De zaag naar de stand voor afkort- en
versteksneden brengen, de machinekop
ontgrendelen en verticaal zetten (zie 7.2.1.).
Contramoer (fig. 66, pos. 61) losdraaien. De
machinekop door draaien van de afstelmoer (fig.
66, pos. 62) verschuiven.
Staat het zaagblad exact centraal ten opzichte
van de zaagsleuf, contramoer (fig. 66, pos. 61)
terug aanhalen. Daarvoor de kipas met een
inbussleutel van 8 mm tegenhouden.
21.11.2007
13:57 Uhr
Seite 41
8.4.3 Arreteerpunten voor de draaitafel afstellen
De zaag naar de stand voor afkort- en
versteksneden brengen (zie ook 7.2.1.), de
machinekop in de onderste stand vergrendelen
(zie ook 7.3.1/7).
De draaitafel naar de 0° stand brengen (zie
7.2.3/B).
De 0° arreteerstand van de draaitafel controleren
door een winkelhaak van 90° tussen de
aanslagrail en het zaagblad aan te leggen (fig.
67).
Als er een bijregeling moet gebeuren, de
contramoer (fig. 68, pos. 63) losdraaien.

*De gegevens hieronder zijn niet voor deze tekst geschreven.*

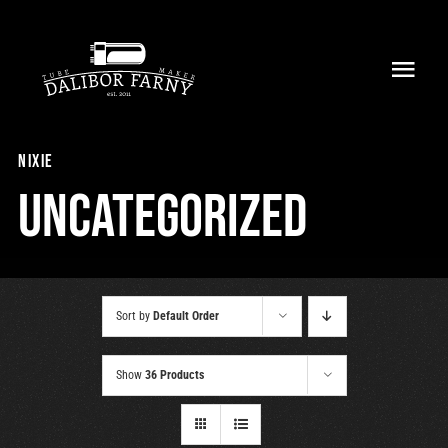
Skip
to
Toggl
content
Navig
Home
nixie
About
Uncategorized
Collection
Shop
Sort by
Default Order
Retailers
Show
36 Products
Support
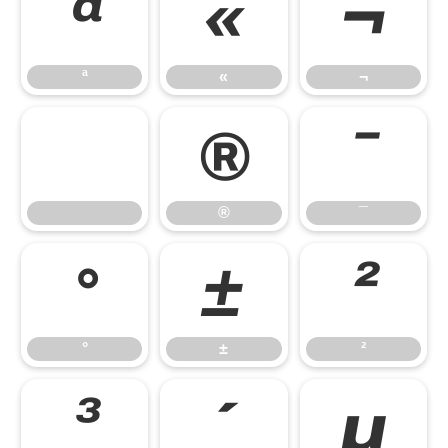
ª
«
¬
ª
«
¬
®
¯
®
¯
°
±
²
°
±
²
³
´
µ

Afstelschroef (fig. 68, pos. 64) draaien tot de
hoek correct is.
Contramoer (fig. 68, pos. 63) terug aandraaien.
8.4.4 Schalen justeren
Elke schaal van de afkort- en verstekzaag moet
worden gecontroleerd en, indien nodig, bijgeregeld:
alle bevestigingsschroeven van de schalen
losdraaien.
De zaag op een hoekmaat exact afstellen, de
hoekschalen opnieuw uitrichten en terug
aanschroeven.
Afstellingen controleren d.m.v. van proefsneden.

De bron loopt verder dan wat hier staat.